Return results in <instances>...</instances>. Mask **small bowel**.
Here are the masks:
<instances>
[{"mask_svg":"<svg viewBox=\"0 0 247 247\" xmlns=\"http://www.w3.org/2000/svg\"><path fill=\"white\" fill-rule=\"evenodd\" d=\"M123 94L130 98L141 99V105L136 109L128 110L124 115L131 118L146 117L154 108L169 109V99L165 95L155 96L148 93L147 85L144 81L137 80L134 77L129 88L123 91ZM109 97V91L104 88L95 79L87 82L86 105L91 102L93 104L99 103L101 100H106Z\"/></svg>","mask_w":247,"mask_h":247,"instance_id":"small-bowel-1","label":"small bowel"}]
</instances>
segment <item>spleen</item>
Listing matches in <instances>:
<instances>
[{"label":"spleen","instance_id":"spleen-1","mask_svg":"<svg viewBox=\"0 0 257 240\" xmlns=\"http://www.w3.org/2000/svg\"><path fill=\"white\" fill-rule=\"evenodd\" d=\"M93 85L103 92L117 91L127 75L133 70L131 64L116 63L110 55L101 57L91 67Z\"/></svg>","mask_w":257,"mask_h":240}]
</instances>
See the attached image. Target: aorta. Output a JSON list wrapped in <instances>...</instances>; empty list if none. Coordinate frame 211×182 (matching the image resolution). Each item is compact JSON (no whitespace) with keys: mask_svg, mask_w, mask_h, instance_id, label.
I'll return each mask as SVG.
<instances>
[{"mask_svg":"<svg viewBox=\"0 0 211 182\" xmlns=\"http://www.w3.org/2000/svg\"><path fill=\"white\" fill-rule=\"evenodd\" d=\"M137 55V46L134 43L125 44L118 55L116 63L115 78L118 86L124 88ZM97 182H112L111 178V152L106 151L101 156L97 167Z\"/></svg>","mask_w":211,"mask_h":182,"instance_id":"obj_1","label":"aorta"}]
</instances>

___

● **ACTIVITY**
Extract every line above exactly as it stands.

● **OUTPUT FOR THIS EXERCISE**
Return results in <instances>...</instances>. Mask **small bowel**.
Here are the masks:
<instances>
[{"mask_svg":"<svg viewBox=\"0 0 247 247\" xmlns=\"http://www.w3.org/2000/svg\"><path fill=\"white\" fill-rule=\"evenodd\" d=\"M123 94L130 98L141 99V105L136 109L128 110L124 115L131 118L146 117L154 108L169 109V99L165 95L155 96L148 93L147 85L144 81L137 80L134 77L129 88L123 91ZM109 97V91L104 88L95 79L87 82L86 105L91 102L93 104L99 103L101 100H106Z\"/></svg>","mask_w":247,"mask_h":247,"instance_id":"small-bowel-1","label":"small bowel"}]
</instances>
segment <item>spleen</item>
Listing matches in <instances>:
<instances>
[{"label":"spleen","instance_id":"spleen-1","mask_svg":"<svg viewBox=\"0 0 257 240\" xmlns=\"http://www.w3.org/2000/svg\"><path fill=\"white\" fill-rule=\"evenodd\" d=\"M93 85L103 92L117 91L127 75L133 70L131 64L116 63L110 55L101 57L91 67Z\"/></svg>","mask_w":257,"mask_h":240}]
</instances>
See the attached image. Target: aorta. Output a JSON list wrapped in <instances>...</instances>; empty list if none. Coordinate frame 211×182 (matching the image resolution). Each item is compact JSON (no whitespace) with keys: mask_svg, mask_w, mask_h, instance_id, label.
I'll return each mask as SVG.
<instances>
[{"mask_svg":"<svg viewBox=\"0 0 211 182\" xmlns=\"http://www.w3.org/2000/svg\"><path fill=\"white\" fill-rule=\"evenodd\" d=\"M137 55V46L134 43L125 44L118 55L116 63L115 78L118 86L124 88ZM97 182H112L111 178V152L106 151L101 156L97 167Z\"/></svg>","mask_w":211,"mask_h":182,"instance_id":"obj_1","label":"aorta"}]
</instances>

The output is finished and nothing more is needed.